— Exercise instructions —
Pictures do not belong in the output. Reproduce exactly the lines from the start of the records through the line with "souhait d’engager un".

(Collected data)
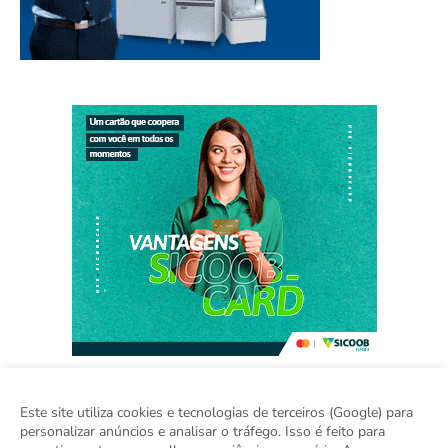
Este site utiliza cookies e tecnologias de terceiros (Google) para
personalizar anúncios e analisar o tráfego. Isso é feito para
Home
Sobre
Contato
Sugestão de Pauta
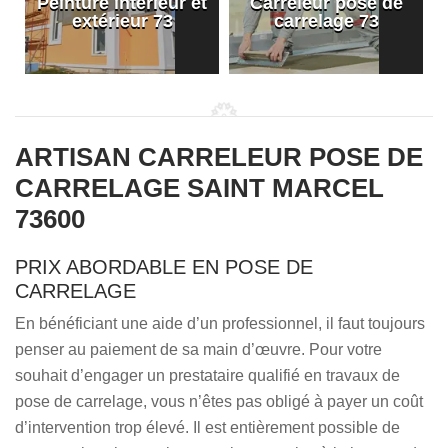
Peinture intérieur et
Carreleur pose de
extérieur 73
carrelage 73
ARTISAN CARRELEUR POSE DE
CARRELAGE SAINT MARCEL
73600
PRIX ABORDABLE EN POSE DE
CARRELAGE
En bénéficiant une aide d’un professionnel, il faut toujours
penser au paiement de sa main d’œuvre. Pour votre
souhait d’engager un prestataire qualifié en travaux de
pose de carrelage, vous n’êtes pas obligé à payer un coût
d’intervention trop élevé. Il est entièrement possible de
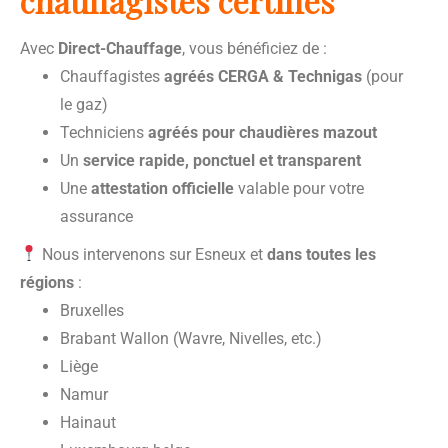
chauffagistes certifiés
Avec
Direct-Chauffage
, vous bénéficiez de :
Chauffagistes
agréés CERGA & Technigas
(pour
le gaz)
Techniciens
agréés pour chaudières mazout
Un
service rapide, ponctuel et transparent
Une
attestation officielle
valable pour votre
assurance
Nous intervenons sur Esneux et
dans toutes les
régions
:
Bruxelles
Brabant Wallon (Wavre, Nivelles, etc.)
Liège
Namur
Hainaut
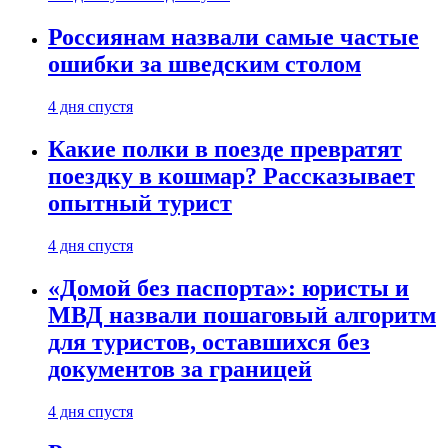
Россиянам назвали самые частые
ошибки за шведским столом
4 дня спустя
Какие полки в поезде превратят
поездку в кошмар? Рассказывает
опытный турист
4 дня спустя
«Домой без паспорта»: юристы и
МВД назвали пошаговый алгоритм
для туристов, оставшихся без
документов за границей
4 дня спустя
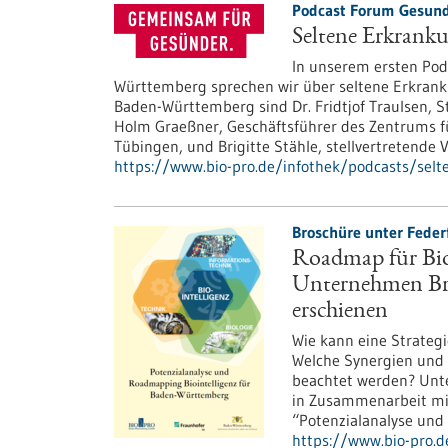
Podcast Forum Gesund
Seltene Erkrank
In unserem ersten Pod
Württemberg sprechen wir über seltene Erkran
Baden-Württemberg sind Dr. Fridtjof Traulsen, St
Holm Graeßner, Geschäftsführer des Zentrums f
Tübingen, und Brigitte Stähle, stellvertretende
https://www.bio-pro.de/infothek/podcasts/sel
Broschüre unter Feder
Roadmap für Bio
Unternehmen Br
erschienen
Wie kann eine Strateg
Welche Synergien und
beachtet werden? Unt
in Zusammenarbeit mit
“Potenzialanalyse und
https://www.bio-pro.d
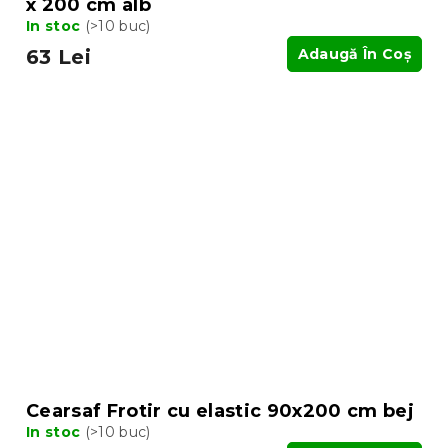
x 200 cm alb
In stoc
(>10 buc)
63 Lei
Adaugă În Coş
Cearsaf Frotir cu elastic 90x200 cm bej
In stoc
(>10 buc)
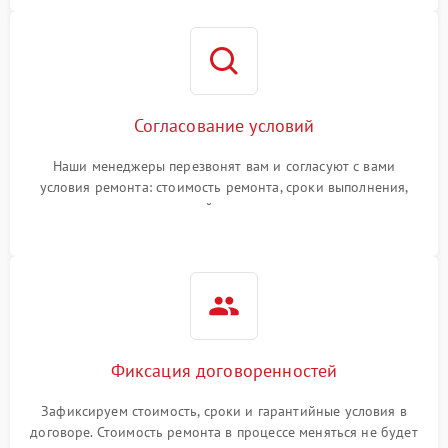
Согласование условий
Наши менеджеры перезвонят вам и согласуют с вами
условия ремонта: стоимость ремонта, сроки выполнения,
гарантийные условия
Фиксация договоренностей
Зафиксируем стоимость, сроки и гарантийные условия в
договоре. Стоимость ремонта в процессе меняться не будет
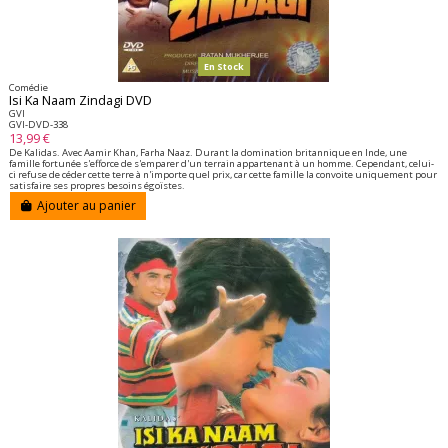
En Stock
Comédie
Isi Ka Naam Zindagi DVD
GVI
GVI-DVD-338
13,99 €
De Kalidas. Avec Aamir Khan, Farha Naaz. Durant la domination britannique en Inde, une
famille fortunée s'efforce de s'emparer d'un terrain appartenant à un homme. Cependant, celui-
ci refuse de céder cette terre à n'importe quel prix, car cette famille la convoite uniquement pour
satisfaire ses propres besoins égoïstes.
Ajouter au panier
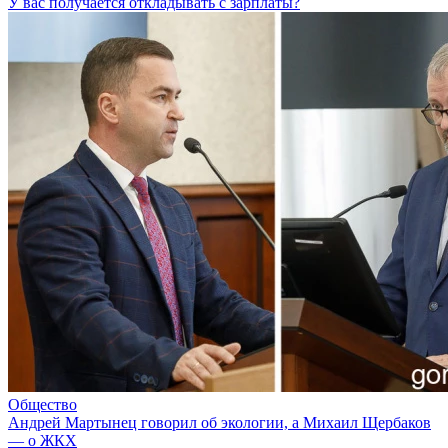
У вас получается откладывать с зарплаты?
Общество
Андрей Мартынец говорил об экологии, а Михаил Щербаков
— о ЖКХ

— Answer space —
Este site utiliza cookies e tecnologias de terceiros (Google) para
personalizar anúncios e analisar o tráfego. Isso é feito para
Home
Sobre
Contato
Sugestão de Pauta
Peinture intérieur et
Carreleur pose de
extérieur 73
carrelage 73
ARTISAN CARRELEUR POSE DE
CARRELAGE SAINT MARCEL
73600
PRIX ABORDABLE EN POSE DE
CARRELAGE
En bénéficiant une aide d’un professionnel, il faut toujours
penser au paiement de sa main d’œuvre. Pour votre
souhait d’engager un prestataire qualifié en travaux de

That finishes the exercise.